The Renault-Nissan Alliance is expanding its presence in Silicon Valley with the opening of a new advanced research center initially focusing on the development of autonomous driving and connected cars.
The Nissan Research Center Silicon Valley will enhance Nissan’s global research capability through collaborative partnerships with companies and research institutions based in what is generally considered one of the most advanced research centers in the world, Nissan officials said.
Nissan joins a growing list of makers who have established a presence in the digital capital, including Ford, Volkswagen and Mercedes-Benz.
Carla Balio, the head of Nissan Research and Development in North America, said in a recent interview the company was investing more into research on autonomous driving because it believes the technology will be critical to carmakers in the years to come. “It’s very important,” she said. The ultimate goal is to create safe, stress free mobility, she said.

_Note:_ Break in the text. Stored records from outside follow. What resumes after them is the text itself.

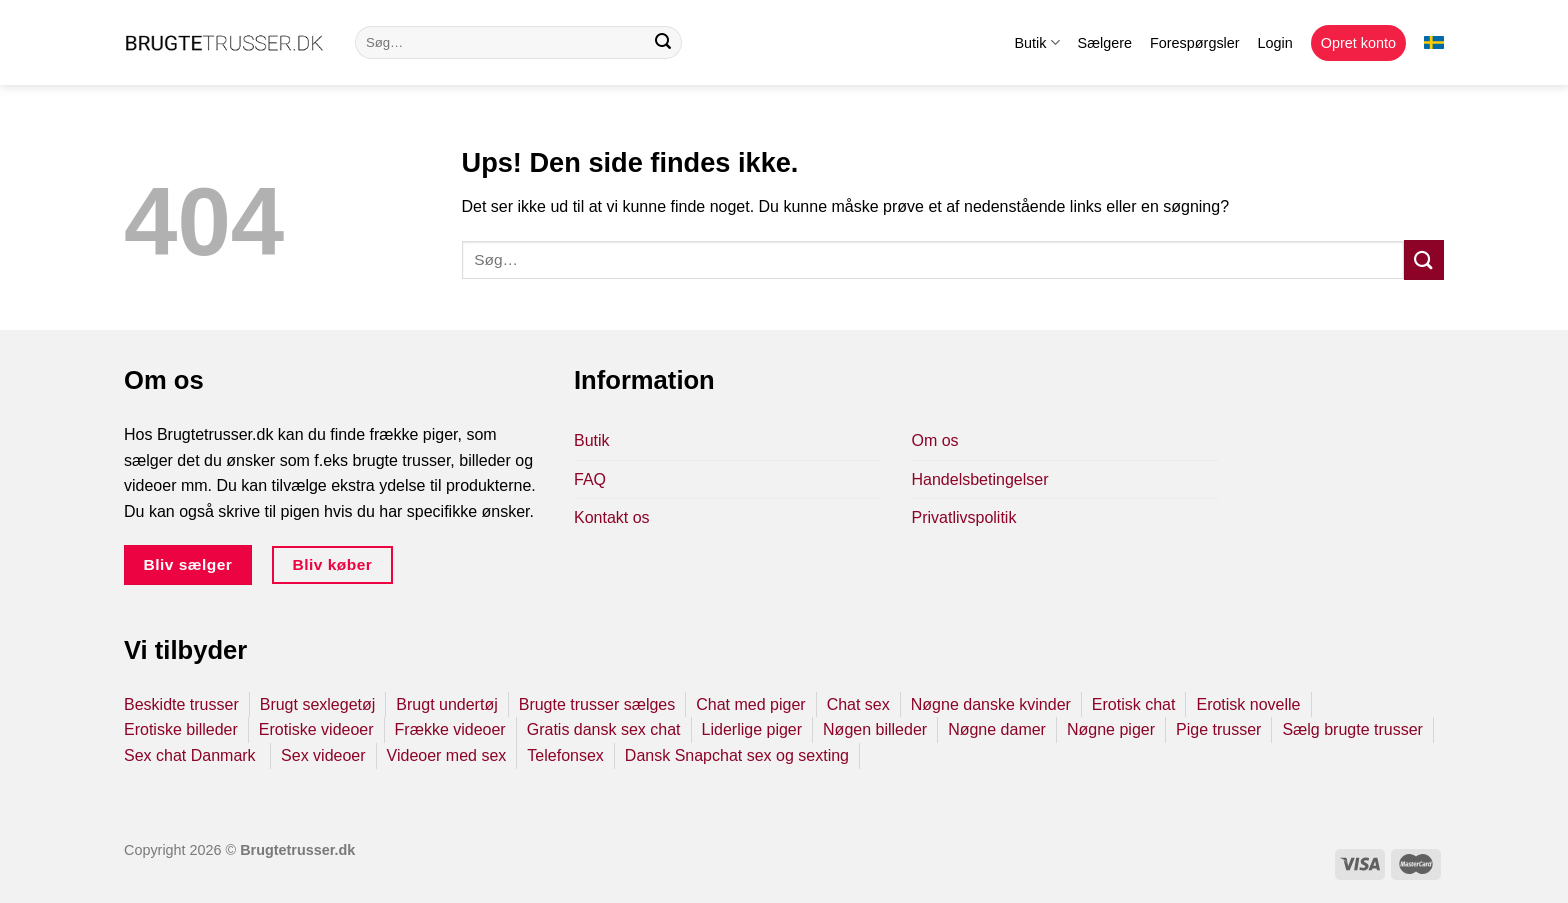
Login (1275, 43)
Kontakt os (612, 517)
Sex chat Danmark (192, 755)
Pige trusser (1218, 729)
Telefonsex (565, 755)
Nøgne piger (1111, 729)
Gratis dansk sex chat (604, 729)
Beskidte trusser (181, 704)
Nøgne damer (997, 729)
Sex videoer (323, 755)
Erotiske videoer (316, 729)
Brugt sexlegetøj (318, 704)
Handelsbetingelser (980, 479)
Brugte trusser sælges (597, 704)
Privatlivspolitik (964, 517)
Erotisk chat (1134, 704)
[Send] (663, 43)
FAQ (590, 479)
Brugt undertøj (446, 704)
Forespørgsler (1195, 43)
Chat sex (858, 704)
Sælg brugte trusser (1352, 729)
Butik (1036, 42)
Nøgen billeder (875, 729)
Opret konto (1358, 43)
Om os (935, 440)
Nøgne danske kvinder (991, 704)
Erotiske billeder (181, 729)
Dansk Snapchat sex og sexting (737, 755)
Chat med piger (750, 704)
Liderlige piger (752, 729)
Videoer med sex (447, 755)
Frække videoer (450, 729)
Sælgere (1105, 43)
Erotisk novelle (1248, 704)
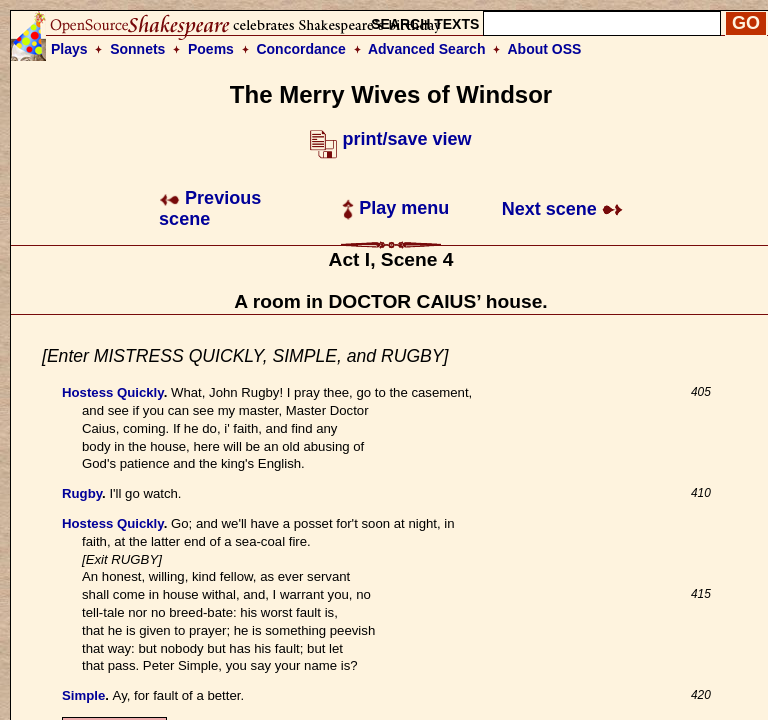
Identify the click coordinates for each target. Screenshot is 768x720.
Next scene (562, 209)
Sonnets (137, 49)
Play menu (395, 208)
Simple (83, 695)
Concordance (300, 49)
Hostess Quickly (113, 392)
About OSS (545, 49)
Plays (69, 49)
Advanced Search (427, 49)
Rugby (82, 493)
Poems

Nissan’s Infiniti brand plans to introduce a new technology that could prove key to autonomous vehicles later this year. The new Infiniti Q50 sedan will offer an optional drive-by-wire system that removes the direct mechanical link between the steering wheel and the tires.
Initially, the new Silicon Valley Research Center will focus on the development of connected vehicles that can maximize motorists’ energy and efficiency – while also enhancing safety. The facility also explore the Human-Machine Interface to enhance the experience of autonomous and connected vehicles.
The new Silicon Valley research center will take responsibility for selected roles in collaboration with Nissan Research Center in Japan. In recent years, Nissan has transferred more responsibility for research and development to its research organization in the U.S. For example, engineers from Nissan Research and Development Center in Farmington Hills, Mi. are working on the development of advanced fuel cells.
Just last month Nissan entered into a three-way alliance for the development of hydrogen technology with Daimler AG and Ford Motor Co.
Nissan also has joined up with several other automakers as part of the connected car research program now underway in Ann Arbor, Michigan under the auspices of the University of Michigan and the US Department of Transportation.
Nissan Executive Vice President supervising Research and Development Mitsuhiko Yamashita said Monday during a visit to the new R&D center, “As we continue to expand our R&D capabilities throughout the world, we aggressively pursue our activities to create new values of mobility, by harnessing the latest information and communication technologies here in our new research center in Silicon Valley.”
In 2011, engineers from Nissan and its corporate strategic partner Renault set up a research center in nearby Mountain View. The teams will now continue their work in the larger Sunnyvale lab. Renault’s primary focus in Silicon Valley is advance research on vehicle connectivity and related topics.